Monday, April 21, 2008

Hank Goes Bonkers; Thomas Just Goes

That 70s Show.

It only took Hank Steinbrenner 20 games to go back 30 years and channel some vintage George, circa 1977.

Hank's tirade is about how Joba should be in the rotation and should be in the rotation now.

Obviously a 10-10 start, Hughes and Kennedy not pitching so well as of yet, and Boston shaking off the non-existent malaise from the Japan trip and winning a lot of games lately has got TCS (The Current Steinbrenner) all jacked up.

The Current Steinbrenner: "I want him as a starter and so does everyone else, including him, and that is what we are working toward and we need him there now"

Swing Hard: Everyone does, Hank? Girardi and Cashman don't, clearly. As for "now," if you make Joba a starter it doesn't happen "now," it happens a good six weeks from now after Joba's had a chance to go down to the minors and build up to pitching starter's innings.

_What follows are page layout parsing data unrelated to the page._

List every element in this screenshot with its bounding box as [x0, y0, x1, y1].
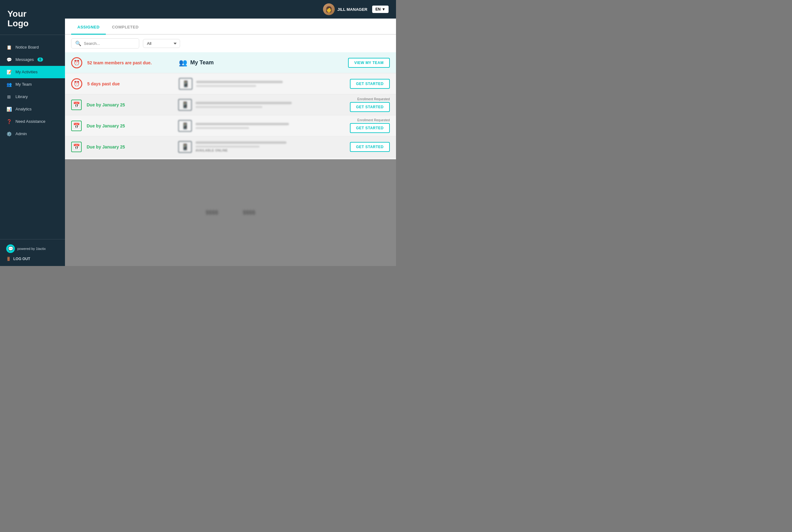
- table-row: 📅 Due by January 25 AVAILABLE ONLINE GET…: [65, 136, 396, 157]
- tab-completed[interactable]: COMPLETED: [106, 20, 145, 35]
- calendar-icon: 📅: [71, 100, 82, 110]
- calendar-icon: 📅: [71, 121, 82, 131]
- sidebar-item-notice-board[interactable]: 📋 Notice Board: [0, 41, 65, 54]
- sidebar-item-need-assistance[interactable]: ❓ Need Assistance: [0, 115, 65, 128]
- status-text: Due by January 25: [87, 124, 173, 128]
- price-placeholder-2: $$$$: [243, 209, 255, 216]
- course-title-bar: [195, 123, 289, 125]
- sidebar: Your Logo 📋 Notice Board 💬 Messages 6 📝 …: [0, 0, 65, 266]
- calendar-icon: 📅: [71, 142, 82, 152]
- sidebar-item-label: Library: [16, 94, 28, 99]
- filter-select[interactable]: All Overdue Due Soon: [143, 39, 180, 48]
- action-area: GET STARTED: [334, 142, 390, 152]
- course-icon: [179, 78, 192, 90]
- action-area: VIEW MY TEAM: [334, 58, 390, 68]
- logo-area: Your Logo: [0, 0, 65, 35]
- sidebar-item-label: Messages: [16, 57, 34, 62]
- sidebar-item-label: Admin: [16, 131, 27, 136]
- logout-label: LOG OUT: [13, 257, 30, 261]
- notice-board-icon: 📋: [6, 44, 12, 50]
- action-area: Enrollment Requested GET STARTED: [334, 97, 390, 112]
- activities-icon: 📝: [6, 69, 12, 75]
- course-subtitle-bar: [195, 106, 262, 108]
- activity-list: ⏰ 52 team members are past due. 👥 My Tea…: [65, 52, 396, 159]
- sidebar-item-label: Notice Board: [16, 45, 39, 50]
- sidebar-item-library[interactable]: ⊞ Library: [0, 91, 65, 103]
- sidebar-item-label: Analytics: [16, 107, 32, 111]
- course-info: AVAILABLE ONLINE: [195, 141, 329, 152]
- course-icon: [178, 99, 192, 111]
- get-started-button[interactable]: GET STARTED: [350, 142, 390, 152]
- status-text: Due by January 25: [87, 102, 173, 107]
- language-button[interactable]: EN ▼: [372, 5, 389, 13]
- analytics-icon: 📊: [6, 107, 12, 112]
- search-icon: 🔍: [75, 40, 81, 46]
- available-label: AVAILABLE ONLINE: [195, 149, 329, 152]
- toolbar: 🔍 All Overdue Due Soon: [65, 35, 396, 52]
- table-row: 📅 Due by January 25 Enrollment Requested…: [65, 94, 396, 115]
- course-title-bar: [196, 81, 283, 83]
- course-subtitle-bar: [195, 146, 260, 148]
- table-row: ⏰ 52 team members are past due. 👥 My Tea…: [65, 52, 396, 73]
- admin-icon: ⚙️: [6, 131, 12, 137]
- course-info: [196, 81, 329, 87]
- lang-label: EN: [375, 7, 380, 12]
- sidebar-item-analytics[interactable]: 📊 Analytics: [0, 103, 65, 115]
- team-members-icon: 👥: [179, 59, 187, 67]
- table-row: ⏰ 5 days past due GET STARTED: [65, 73, 396, 94]
- sidebar-item-admin[interactable]: ⚙️ Admin: [0, 128, 65, 140]
- course-area: [178, 99, 329, 111]
- status-text: 5 days past due: [87, 81, 174, 86]
- chevron-down-icon: ▼: [382, 7, 385, 12]
- course-icon: [178, 141, 192, 153]
- logout-icon: 🚪: [6, 257, 11, 261]
- header: 👩 JILL MANAGER EN ▼: [65, 0, 396, 19]
- course-title-bar: [195, 141, 286, 144]
- course-subtitle-bar: [195, 127, 249, 129]
- help-icon: ❓: [6, 119, 12, 124]
- course-area: [179, 78, 329, 90]
- table-row: 📅 Due by January 25 Enrollment Requested…: [65, 115, 396, 136]
- sidebar-item-label: Need Assistance: [16, 119, 45, 124]
- messages-icon: 💬: [6, 57, 12, 62]
- sidebar-item-my-team[interactable]: 👥 My Team: [0, 78, 65, 91]
- sidebar-item-label: My Team: [16, 82, 32, 87]
- status-text: Due by January 25: [87, 145, 173, 149]
- search-input[interactable]: [84, 41, 135, 46]
- library-icon: ⊞: [6, 94, 12, 100]
- get-started-button[interactable]: GET STARTED: [350, 123, 390, 133]
- search-box: 🔍: [71, 38, 139, 49]
- powered-by: 💬 powered by 1tactix: [6, 244, 59, 253]
- course-area: AVAILABLE ONLINE: [178, 141, 329, 153]
- action-area: GET STARTED: [334, 79, 390, 89]
- avatar: 👩: [323, 3, 335, 15]
- get-started-button[interactable]: GET STARTED: [350, 102, 390, 112]
- sidebar-bottom: 💬 powered by 1tactix 🚪 LOG OUT: [0, 239, 65, 266]
- powered-by-label: powered by 1tactix: [17, 247, 46, 250]
- enrollment-label: Enrollment Requested: [357, 118, 390, 122]
- powered-icon: 💬: [6, 244, 15, 253]
- sidebar-item-my-activities[interactable]: 📝 My Activities: [0, 66, 65, 78]
- tabs-bar: ASSIGNED COMPLETED: [65, 19, 396, 35]
- nav-menu: 📋 Notice Board 💬 Messages 6 📝 My Activit…: [0, 35, 65, 239]
- overdue-clock-icon: ⏰: [71, 57, 82, 68]
- main-content: 👩 JILL MANAGER EN ▼ ASSIGNED COMPLETED 🔍: [65, 0, 396, 266]
- overdue-clock-icon: ⏰: [71, 78, 82, 89]
- team-icon: 👥: [6, 82, 12, 87]
- action-area: Enrollment Requested GET STARTED: [334, 118, 390, 133]
- price-placeholder-1: $$$$: [206, 209, 218, 216]
- sidebar-item-messages[interactable]: 💬 Messages 6: [0, 54, 65, 66]
- logo: Your Logo: [7, 9, 58, 28]
- username: JILL MANAGER: [337, 7, 367, 12]
- logout-button[interactable]: 🚪 LOG OUT: [6, 257, 59, 261]
- course-info: [195, 102, 329, 108]
- enrollment-label: Enrollment Requested: [357, 97, 390, 101]
- course-icon: [178, 120, 192, 132]
- course-area: [178, 120, 329, 132]
- view-my-team-button[interactable]: VIEW MY TEAM: [348, 58, 390, 68]
- get-started-button[interactable]: GET STARTED: [350, 79, 390, 89]
- course-subtitle-bar: [196, 85, 256, 87]
- messages-badge: 6: [37, 58, 43, 61]
- status-text: 52 team members are past due.: [87, 60, 174, 65]
- tab-assigned[interactable]: ASSIGNED: [71, 20, 106, 35]
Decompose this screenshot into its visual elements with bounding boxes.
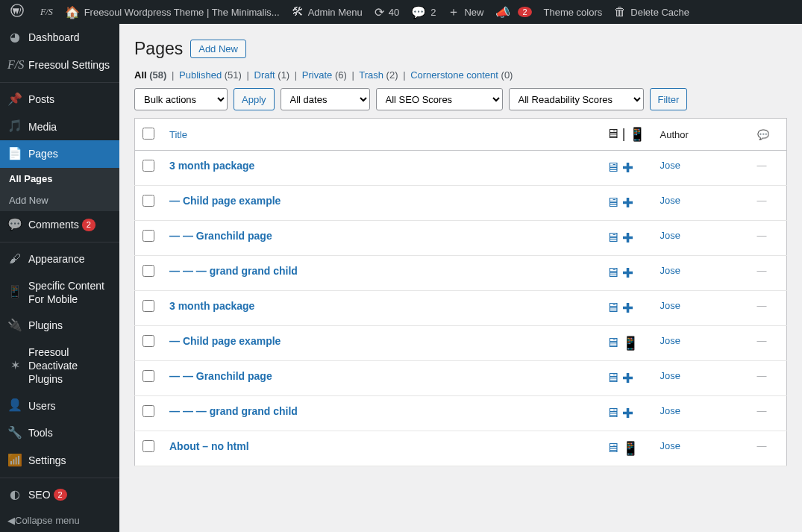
menu-users[interactable]: 👤Users: [0, 392, 119, 419]
menu-specific-content[interactable]: 📱Specific Content For Mobile: [0, 273, 119, 312]
desktop-icon: 🖥: [606, 370, 619, 387]
row-checkbox[interactable]: [142, 195, 154, 207]
device-icons[interactable]: 🖥✚: [606, 265, 645, 281]
view-trash[interactable]: Trash (2): [359, 69, 398, 81]
add-new-button[interactable]: Add New: [190, 40, 246, 58]
delete-cache-label: Delete Cache: [630, 7, 689, 18]
page-header: Pages Add New: [134, 39, 787, 59]
admin-menu-link[interactable]: 🛠Admin Menu: [286, 0, 369, 24]
page-title-link[interactable]: — Child page example: [169, 335, 281, 347]
page-title-link[interactable]: About – no html: [169, 440, 249, 452]
menu-freesoul-deactivate[interactable]: ✶Freesoul Deactivate Plugins: [0, 339, 119, 392]
table-row: — — Granchild page🖥✚Jose—: [135, 221, 787, 256]
menu-tools[interactable]: 🔧Tools: [0, 419, 119, 447]
author-link[interactable]: Jose: [660, 195, 680, 206]
device-icons[interactable]: 🖥✚: [606, 405, 645, 422]
row-checkbox[interactable]: [142, 160, 154, 172]
dates-filter-select[interactable]: All dates: [281, 88, 370, 110]
author-link[interactable]: Jose: [660, 405, 680, 416]
menu-plugins[interactable]: 🔌Plugins: [0, 312, 119, 339]
row-checkbox[interactable]: [142, 370, 154, 382]
page-title-link[interactable]: 3 month package: [169, 160, 254, 172]
view-draft[interactable]: Draft (1): [254, 69, 290, 81]
column-author[interactable]: Author: [653, 119, 750, 151]
collapse-menu[interactable]: ◀Collapse menu: [0, 509, 119, 532]
wp-logo[interactable]: [4, 0, 34, 24]
fs-icon: F/S: [7, 57, 22, 73]
seo-filter-select[interactable]: All SEO Scores: [376, 88, 503, 110]
user-icon: 👤: [7, 398, 22, 413]
updates-link[interactable]: ⟳40: [369, 0, 405, 24]
menu-pages[interactable]: 📄Pages: [0, 140, 119, 168]
row-checkbox[interactable]: [142, 230, 154, 242]
author-link[interactable]: Jose: [660, 265, 680, 276]
mobile-icon: 📱: [622, 335, 639, 351]
view-cornerstone[interactable]: Cornerstone content: [410, 69, 498, 81]
row-checkbox[interactable]: [142, 300, 154, 312]
menu-freesoul-settings[interactable]: F/SFreesoul Settings: [0, 51, 119, 79]
column-title[interactable]: Title: [162, 119, 598, 151]
view-all[interactable]: All (58): [134, 69, 166, 81]
comment-icon: 💬: [7, 217, 22, 233]
select-all-checkbox[interactable]: [142, 128, 154, 140]
menu-media[interactable]: 🎵Media: [0, 113, 119, 140]
desktop-icon: 🖥: [606, 405, 619, 422]
device-icons[interactable]: 🖥✚: [606, 230, 645, 246]
bulk-actions-select[interactable]: Bulk actions: [134, 88, 228, 110]
device-icons[interactable]: 🖥✚: [606, 195, 645, 211]
column-comments[interactable]: 💬: [750, 119, 787, 151]
device-icons[interactable]: 🖥✚: [606, 160, 645, 176]
author-link[interactable]: Jose: [660, 370, 680, 381]
page-title-link[interactable]: — — Granchild page: [169, 230, 272, 242]
author-link[interactable]: Jose: [660, 160, 680, 171]
device-icons[interactable]: 🖥📱: [606, 335, 645, 351]
fs-logo-bar[interactable]: F/S: [34, 0, 59, 24]
admin-menu-label: Admin Menu: [308, 7, 363, 18]
menu-comments[interactable]: 💬Comments2: [0, 211, 119, 239]
page-title-link[interactable]: — — Granchild page: [169, 370, 272, 382]
notices-link[interactable]: 📣2: [489, 0, 537, 24]
new-link[interactable]: ＋New: [442, 0, 489, 24]
page-title-link[interactable]: 3 month package: [169, 300, 254, 312]
menu-seo[interactable]: ◐SEO2: [0, 481, 119, 509]
sliders-icon: 📶: [7, 453, 22, 469]
device-icons[interactable]: 🖥✚: [606, 370, 645, 387]
submenu-all-pages[interactable]: All Pages: [0, 168, 119, 190]
site-name-link[interactable]: 🏠Freesoul Wordpress Theme | The Minimali…: [59, 0, 286, 24]
view-published[interactable]: Published (51): [179, 69, 242, 81]
page-title-link[interactable]: — — — grand grand child: [169, 265, 298, 277]
row-checkbox[interactable]: [142, 335, 154, 347]
view-private[interactable]: Private (6): [302, 69, 347, 81]
device-icons[interactable]: 🖥📱: [606, 440, 645, 457]
menu-appearance-label: Appearance: [28, 252, 85, 266]
row-checkbox[interactable]: [142, 405, 154, 417]
page-title-link[interactable]: — Child page example: [169, 195, 281, 207]
mobile-icon: 📱: [629, 126, 645, 143]
submenu-add-new[interactable]: Add New: [0, 190, 119, 211]
menu-tools-label: Tools: [28, 426, 53, 439]
delete-cache-link[interactable]: 🗑Delete Cache: [608, 0, 695, 24]
author-link[interactable]: Jose: [660, 300, 680, 311]
row-checkbox[interactable]: [142, 440, 154, 452]
pin-icon: 📌: [7, 92, 22, 107]
menu-posts[interactable]: 📌Posts: [0, 86, 119, 113]
row-checkbox[interactable]: [142, 265, 154, 277]
column-device: 🖥|📱: [598, 119, 653, 151]
menu-settings[interactable]: 📶Settings: [0, 447, 119, 475]
menu-appearance[interactable]: 🖌Appearance: [0, 245, 119, 273]
theme-colors-link[interactable]: Theme colors: [538, 0, 609, 24]
author-link[interactable]: Jose: [660, 440, 680, 451]
device-icons[interactable]: 🖥✚: [606, 300, 645, 316]
apply-button[interactable]: Apply: [234, 88, 275, 110]
plus-icon: ✚: [622, 160, 633, 176]
menu-dashboard[interactable]: ◕Dashboard: [0, 24, 119, 51]
comment-icon: 💬: [757, 129, 769, 140]
readability-filter-select[interactable]: All Readability Scores: [509, 88, 644, 110]
author-link[interactable]: Jose: [660, 230, 680, 241]
filter-button[interactable]: Filter: [650, 88, 688, 110]
page-title-link[interactable]: — — — grand grand child: [169, 405, 298, 417]
menu-posts-label: Posts: [28, 93, 54, 106]
author-link[interactable]: Jose: [660, 335, 680, 346]
table-row: — — — grand grand child🖥✚Jose—: [135, 396, 787, 431]
comments-link[interactable]: 💬2: [405, 0, 442, 24]
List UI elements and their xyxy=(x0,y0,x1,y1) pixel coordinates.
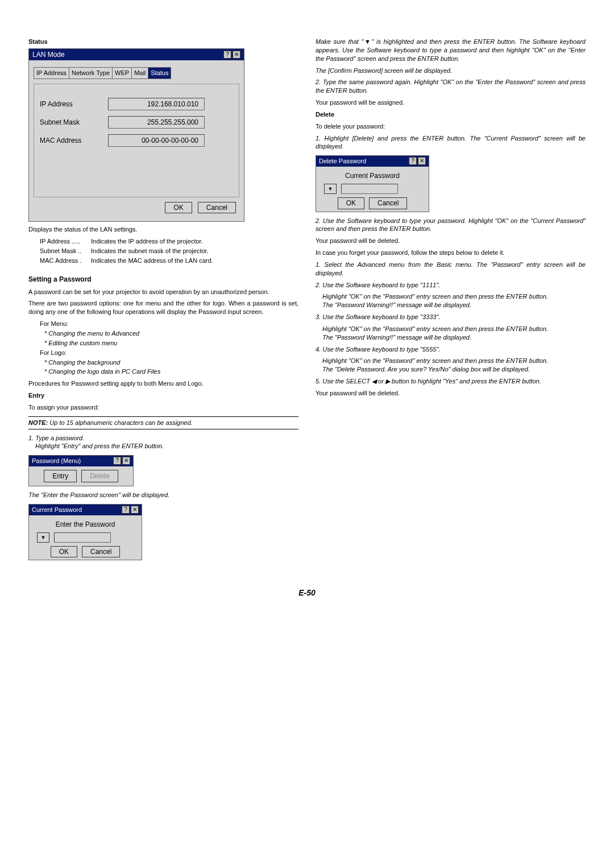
subnet-mask-label: Subnet Mask xyxy=(40,118,108,127)
f3c: The "Password Warning!!" message will be… xyxy=(322,333,586,342)
def-subnet: Subnet Mask .. Indicates the subnet mask… xyxy=(40,247,298,255)
ip-address-value: 192.168.010.010 xyxy=(108,98,205,110)
cancel-button[interactable]: Cancel xyxy=(198,202,236,213)
ip-address-label: IP Address xyxy=(40,100,108,109)
mac-address-value: 00-00-00-00-00-00 xyxy=(108,134,205,147)
f4b: Highlight "OK" on the "Password" entry s… xyxy=(322,357,586,365)
forget: In case you forget your password, follow… xyxy=(316,249,586,257)
menu-item-2: Editing the custom menu xyxy=(44,339,298,348)
password-input[interactable] xyxy=(54,532,111,543)
logo-item-1: Changing the background xyxy=(44,358,298,367)
d1: 1. Highlight [Delete] and press the ENTE… xyxy=(316,134,586,151)
f2b: Highlight "OK" on the "Password" entry s… xyxy=(322,292,586,301)
tab-wep[interactable]: WEP xyxy=(112,67,132,79)
deleted2: Your password will be deleted. xyxy=(316,389,586,398)
procedures: Procedures for Password setting apply to… xyxy=(28,379,298,388)
help-icon[interactable]: ? xyxy=(122,506,130,514)
setting-password-heading: Setting a Password xyxy=(28,275,298,284)
for-logo: For Logo: xyxy=(40,349,298,357)
enter-password-label: Enter the Password xyxy=(31,520,139,529)
help-icon[interactable]: ? xyxy=(223,51,231,59)
password-menu-title: Password (Menu) xyxy=(32,457,81,465)
keyboard-dropdown-icon[interactable]: ▼ xyxy=(324,184,337,194)
f5: 5. Use the SELECT ◀ or ▶ button to highl… xyxy=(316,377,586,386)
tab-status[interactable]: Status xyxy=(148,67,171,79)
entry-heading: Entry xyxy=(28,391,298,400)
mac-address-label: MAC Address xyxy=(40,136,108,145)
step1b: Highlight "Entry" and press the ENTER bu… xyxy=(35,442,298,450)
close-icon[interactable]: ✕ xyxy=(418,157,426,165)
status-desc: Displays the status of the LAN settings. xyxy=(28,225,298,234)
def-mac: MAC Address . Indicates the MAC address … xyxy=(40,257,298,265)
status-heading: Status xyxy=(28,38,298,46)
help-icon[interactable]: ? xyxy=(113,457,121,465)
assigned: Your password will be assigned. xyxy=(316,98,586,107)
cancel-button[interactable]: Cancel xyxy=(369,197,407,209)
ok-button[interactable]: OK xyxy=(165,202,192,213)
menu-item-1: Changing the menu to Advanced xyxy=(44,329,298,338)
note: NOTE: NOTE: Up to 15 alphanumeric charac… xyxy=(28,416,298,429)
d2: 2. Use the Software keyboard to type you… xyxy=(316,217,586,234)
keyboard-dropdown-icon[interactable]: ▼ xyxy=(37,532,49,543)
f4c: The "Delete Password. Are you sure? Yes/… xyxy=(322,365,586,374)
entry-desc: To assign your password: xyxy=(28,403,298,412)
help-icon[interactable]: ? xyxy=(409,157,417,165)
f2c: The "Password Warning!!" message will be… xyxy=(322,301,586,309)
r-p1b: The [Confirm Password] screen will be di… xyxy=(316,67,586,75)
current-password-title: Current Password xyxy=(32,506,82,514)
f1: 1. Select the Advanced menu from the Bas… xyxy=(316,261,586,278)
setting-p2: There are two password options: one for … xyxy=(28,299,298,316)
deleted: Your password will be deleted. xyxy=(316,237,586,245)
tab-mail[interactable]: Mail xyxy=(131,67,148,79)
f3a: 3. Use the Software keyboard to type "33… xyxy=(316,313,586,321)
entry-button[interactable]: Entry xyxy=(44,470,77,482)
f4a: 4. Use the Software keyboard to type "55… xyxy=(316,345,586,354)
page-number: E-50 xyxy=(28,588,586,598)
f2a: 2. Use the Software keyboard to type "11… xyxy=(316,281,586,290)
ok-button[interactable]: OK xyxy=(338,197,364,209)
close-icon[interactable]: ✕ xyxy=(122,457,130,465)
lan-tabs: IP Address Network Type WEP Mail Status xyxy=(34,67,239,79)
setting-p1: A password can be set for your projector… xyxy=(28,288,298,296)
lan-mode-dialog: LAN Mode ? ✕ IP Address Network Type WEP… xyxy=(28,48,244,222)
tab-network-type[interactable]: Network Type xyxy=(69,67,113,79)
delete-password-title: Delete Password xyxy=(319,157,366,166)
logo-item-2: Changing the logo data in PC Card Files xyxy=(44,367,298,376)
close-icon[interactable]: ✕ xyxy=(131,506,139,514)
cancel-button[interactable]: Cancel xyxy=(82,546,120,557)
subnet-mask-value: 255.255.255.000 xyxy=(108,116,205,129)
f3b: Highlight "OK" on the "Password" entry s… xyxy=(322,325,586,333)
tab-ip-address[interactable]: IP Address xyxy=(34,67,69,79)
r-p2: 2. Type the same password again. Highlig… xyxy=(316,78,586,95)
close-icon[interactable]: ✕ xyxy=(233,51,240,59)
password-input[interactable] xyxy=(341,184,398,194)
for-menu: For Menu: xyxy=(40,320,298,328)
delete-button[interactable]: Delete xyxy=(81,470,118,482)
r-p1: Make sure that "▼" is highlighted and th… xyxy=(316,38,586,63)
step1a: 1. Type a password. xyxy=(28,434,298,443)
delete-heading: Delete xyxy=(316,110,586,119)
def-ip: IP Address ..... Indicates the IP addres… xyxy=(40,237,298,246)
current-password-dialog: Current Password ? ✕ Enter the Password … xyxy=(28,504,142,560)
enter-displayed: The "Enter the Password screen" will be … xyxy=(28,491,298,499)
delete-password-dialog: Delete Password ? ✕ Current Password ▼ O… xyxy=(316,155,429,212)
ok-button[interactable]: OK xyxy=(51,546,77,557)
current-password-label: Current Password xyxy=(318,171,426,180)
password-menu-dialog: Password (Menu) ? ✕ Entry Delete xyxy=(28,455,134,486)
delete-desc: To delete your password: xyxy=(316,122,586,131)
lan-mode-title: LAN Mode xyxy=(32,50,65,59)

TCS: "There is no question about it, you don't have a guy with a 100-mile-per-hour fastball and keep him as a setup guy. You just don't do that. You have to be an idiot to do that."

SH: Umm, Hank? Were you watching any baseball in 1996, when the Yankees had Mariano Rivera setting up for John Wetteland and won the World Series?

Apparently TCS just has to let off steam in public every so often. He endorsed this plan; it was TCS himself, after all, who mentioned the word "patience" in conjunction with the 2008 season.

Additionally, if you put Joba in the rotation, who exactly leaves the rotation? I don't fancy Mike Mussina as the long man out of the pen, nor do I want Ian Kennedy forced into that role.

Hughes and Kennedy will be fine. It's been four starts. Joba needs to stay in the pen. Mike Francesa put it best, a couple months ago:

"Good eighth-inning guys are like gold. . . . everyone wants one and almost no one has one."


Thomas Fails Carnegie Course, Loses Toronto Gig.

The Blue Jays released Frank "The Big (Always) Hurt" Thomas. The DH, tearing it up at a .167 clip, was unhappy to learn he was going to be relieved of his everyday DH role, thus making it unlikely that he would reach the number of plate appearances to cause his 2009 option to automatically vest. The Blue Jays decided that three weeks was too much and parted ways with Thomas.

It's all right to be a pain in the ass when you're hitting. A team will always tolerate a jerk as long as he's producing. Thomas has never been one to win friends and influence people, but he never had to, his bat doing the talking.

The knee-jerk reaction is to say that Thomas will get another shot somewhere, and he well might. But on the unemployed DH list there's also Barry Bonds and Mike Piazza. Most of the likely AL contenders look pretty well set at DH. Injuries always happen of course, but it's not automatic that Thomas plays in MLB again in 2008.